(Recorded data)
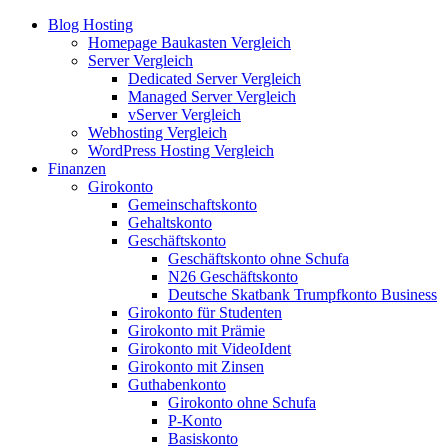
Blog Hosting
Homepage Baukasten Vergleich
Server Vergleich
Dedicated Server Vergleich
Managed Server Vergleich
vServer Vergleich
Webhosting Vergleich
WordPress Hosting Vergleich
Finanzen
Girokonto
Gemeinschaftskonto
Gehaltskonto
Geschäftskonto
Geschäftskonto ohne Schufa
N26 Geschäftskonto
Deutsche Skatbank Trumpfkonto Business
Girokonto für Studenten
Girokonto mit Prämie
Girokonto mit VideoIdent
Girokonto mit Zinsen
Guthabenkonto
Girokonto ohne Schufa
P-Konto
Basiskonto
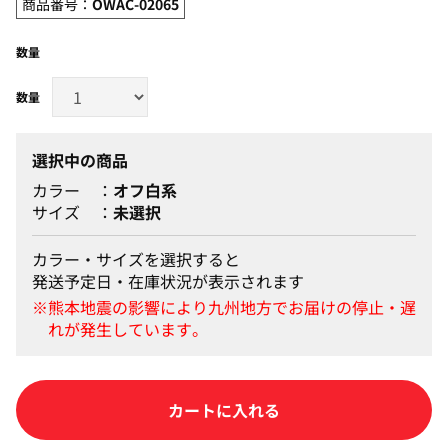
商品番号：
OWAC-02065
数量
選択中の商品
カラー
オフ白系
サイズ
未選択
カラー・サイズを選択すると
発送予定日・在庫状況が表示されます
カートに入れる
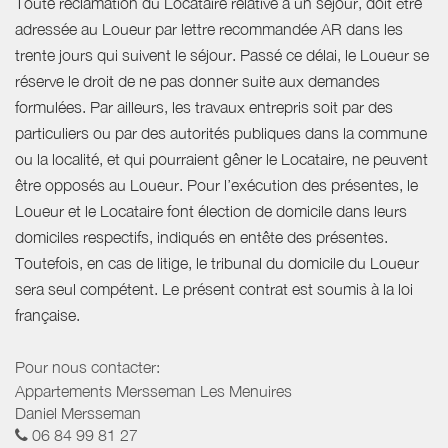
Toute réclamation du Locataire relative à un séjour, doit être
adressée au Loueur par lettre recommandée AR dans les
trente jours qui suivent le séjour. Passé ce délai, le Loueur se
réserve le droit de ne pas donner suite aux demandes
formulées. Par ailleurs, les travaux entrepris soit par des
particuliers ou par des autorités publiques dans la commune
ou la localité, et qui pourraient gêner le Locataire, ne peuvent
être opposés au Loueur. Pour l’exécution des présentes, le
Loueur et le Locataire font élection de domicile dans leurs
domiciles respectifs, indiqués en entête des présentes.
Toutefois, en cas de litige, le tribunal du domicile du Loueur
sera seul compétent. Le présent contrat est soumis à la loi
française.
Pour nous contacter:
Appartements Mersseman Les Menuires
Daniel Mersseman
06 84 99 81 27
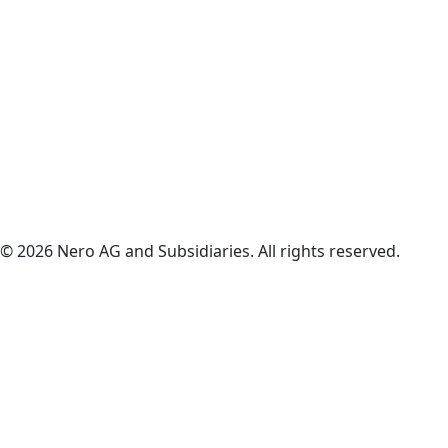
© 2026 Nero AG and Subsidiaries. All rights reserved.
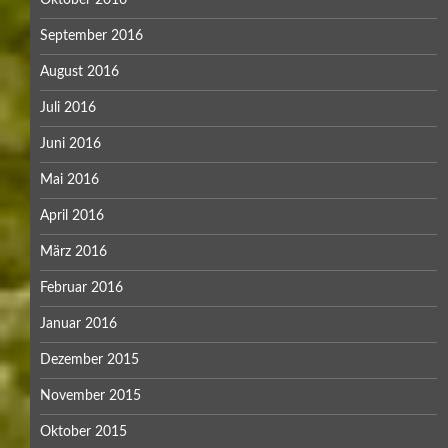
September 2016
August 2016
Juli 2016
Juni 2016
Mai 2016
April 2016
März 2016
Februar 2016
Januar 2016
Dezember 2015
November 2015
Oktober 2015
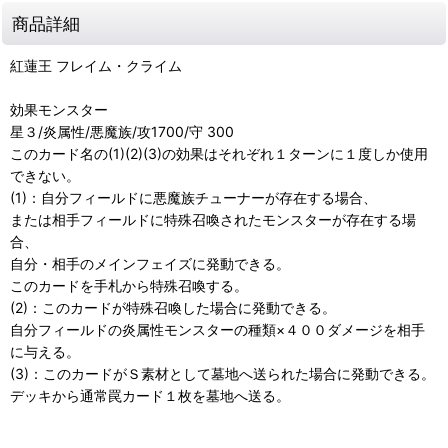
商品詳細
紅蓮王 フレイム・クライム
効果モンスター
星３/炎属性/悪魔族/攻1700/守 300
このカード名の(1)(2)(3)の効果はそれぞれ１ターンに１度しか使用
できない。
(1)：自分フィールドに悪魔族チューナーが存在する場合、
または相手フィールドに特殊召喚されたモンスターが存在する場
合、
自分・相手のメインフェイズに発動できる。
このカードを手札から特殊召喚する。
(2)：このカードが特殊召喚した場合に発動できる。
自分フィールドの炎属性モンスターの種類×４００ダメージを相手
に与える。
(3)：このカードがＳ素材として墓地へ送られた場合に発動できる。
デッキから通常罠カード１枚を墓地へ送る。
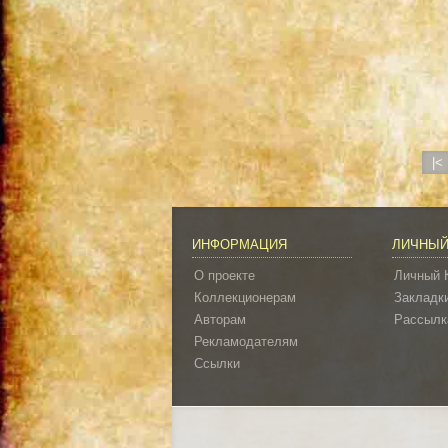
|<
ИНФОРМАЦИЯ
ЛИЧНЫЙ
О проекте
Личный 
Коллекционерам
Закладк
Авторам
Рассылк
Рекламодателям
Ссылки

▸ Task statement
The answer must be every line of the records above that holds the word "Geschäftskonto".

▸ Completed exercise
Geschäftskonto
Geschäftskonto ohne Schufa
N26 Geschäftskonto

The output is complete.